Given records
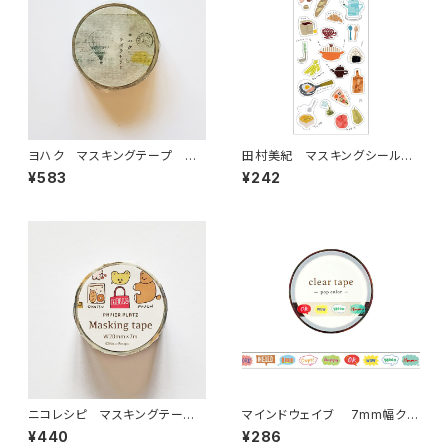
ヨハク マスキングテープ ラ
田村美紀 マスキングシールス
ボラトリー Y-189
テッカー237 kitchen
¥583
¥242
ニコレシピ マスキングテー
マインドウェイブ 7mm幅クリ
プ カバンの中
アテープ箔押し 95643 pop c
¥440
¥286
olor 吹き出し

Aim of the exercise
Copy out nothing but text: transcribe the listing exactly and skip each picture.

Solution for this task
ヨハク マスキングテープ ラ
田村美紀 マスキングシールス
ボラトリー Y-189
テッカー237 kitchen
¥583
¥242
ニコレシピ マスキングテー
マインドウェイブ 7mm幅クリ
プ カバンの中
アテープ箔押し 95643 pop c
¥440
¥286
olor 吹き出し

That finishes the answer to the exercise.